Problem to work on: Restate the records word for word, omitting nothing.
━━━ Provided data
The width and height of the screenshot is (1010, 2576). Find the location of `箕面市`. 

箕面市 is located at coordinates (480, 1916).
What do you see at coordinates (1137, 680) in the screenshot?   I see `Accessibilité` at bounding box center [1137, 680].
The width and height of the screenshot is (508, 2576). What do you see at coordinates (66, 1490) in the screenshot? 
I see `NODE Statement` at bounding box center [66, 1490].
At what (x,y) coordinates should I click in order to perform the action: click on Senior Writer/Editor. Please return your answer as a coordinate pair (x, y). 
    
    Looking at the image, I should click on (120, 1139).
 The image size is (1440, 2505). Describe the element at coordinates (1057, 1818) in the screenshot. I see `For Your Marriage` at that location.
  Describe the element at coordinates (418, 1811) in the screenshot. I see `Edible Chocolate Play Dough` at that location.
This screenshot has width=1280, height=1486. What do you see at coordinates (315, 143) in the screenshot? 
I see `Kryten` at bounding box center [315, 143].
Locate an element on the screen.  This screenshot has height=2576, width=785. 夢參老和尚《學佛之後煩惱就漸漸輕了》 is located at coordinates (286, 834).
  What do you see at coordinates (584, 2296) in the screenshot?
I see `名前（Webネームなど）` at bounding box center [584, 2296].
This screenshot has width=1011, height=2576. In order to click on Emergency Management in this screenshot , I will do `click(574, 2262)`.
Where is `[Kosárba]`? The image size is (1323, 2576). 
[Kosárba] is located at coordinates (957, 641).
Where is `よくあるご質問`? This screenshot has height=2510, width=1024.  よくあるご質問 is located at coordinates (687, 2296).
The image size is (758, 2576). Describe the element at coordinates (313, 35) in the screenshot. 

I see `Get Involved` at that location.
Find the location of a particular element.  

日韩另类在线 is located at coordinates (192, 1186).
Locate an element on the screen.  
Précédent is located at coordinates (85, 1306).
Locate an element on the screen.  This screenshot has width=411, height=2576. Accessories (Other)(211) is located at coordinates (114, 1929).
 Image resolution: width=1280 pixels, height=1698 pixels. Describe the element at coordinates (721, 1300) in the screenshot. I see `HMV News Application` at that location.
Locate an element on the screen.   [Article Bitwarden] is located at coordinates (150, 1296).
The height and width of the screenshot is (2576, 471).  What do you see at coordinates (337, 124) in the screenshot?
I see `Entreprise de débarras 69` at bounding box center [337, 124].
━━━━━━
Response area:
The width and height of the screenshot is (1010, 2576). Find the location of `箕面市`. 

箕面市 is located at coordinates (480, 1916).
What do you see at coordinates (1137, 680) in the screenshot?   I see `Accessibilité` at bounding box center [1137, 680].
The width and height of the screenshot is (508, 2576). What do you see at coordinates (66, 1490) in the screenshot? 
I see `NODE Statement` at bounding box center [66, 1490].
At what (x,y) coordinates should I click in order to perform the action: click on Senior Writer/Editor. Please return your answer as a coordinate pair (x, y). 
    
    Looking at the image, I should click on (120, 1139).
 The image size is (1440, 2505). Describe the element at coordinates (1057, 1818) in the screenshot. I see `For Your Marriage` at that location.
  Describe the element at coordinates (418, 1811) in the screenshot. I see `Edible Chocolate Play Dough` at that location.
This screenshot has width=1280, height=1486. What do you see at coordinates (315, 143) in the screenshot? 
I see `Kryten` at bounding box center [315, 143].
Locate an element on the screen.  This screenshot has height=2576, width=785. 夢參老和尚《學佛之後煩惱就漸漸輕了》 is located at coordinates (286, 834).
  What do you see at coordinates (584, 2296) in the screenshot?
I see `名前（Webネームなど）` at bounding box center [584, 2296].
This screenshot has width=1011, height=2576. In order to click on Emergency Management in this screenshot , I will do `click(574, 2262)`.
Where is `[Kosárba]`? The image size is (1323, 2576). 
[Kosárba] is located at coordinates (957, 641).
Where is `よくあるご質問`? This screenshot has height=2510, width=1024.  よくあるご質問 is located at coordinates (687, 2296).
The image size is (758, 2576). Describe the element at coordinates (313, 35) in the screenshot. 

I see `Get Involved` at that location.
Find the location of a particular element.  

日韩另类在线 is located at coordinates (192, 1186).
Locate an element on the screen.  
Précédent is located at coordinates (85, 1306).
Locate an element on the screen.  This screenshot has width=411, height=2576. Accessories (Other)(211) is located at coordinates (114, 1929).
 Image resolution: width=1280 pixels, height=1698 pixels. Describe the element at coordinates (721, 1300) in the screenshot. I see `HMV News Application` at that location.
Locate an element on the screen.   [Article Bitwarden] is located at coordinates (150, 1296).
The height and width of the screenshot is (2576, 471).  What do you see at coordinates (337, 124) in the screenshot?
I see `Entreprise de débarras 69` at bounding box center [337, 124].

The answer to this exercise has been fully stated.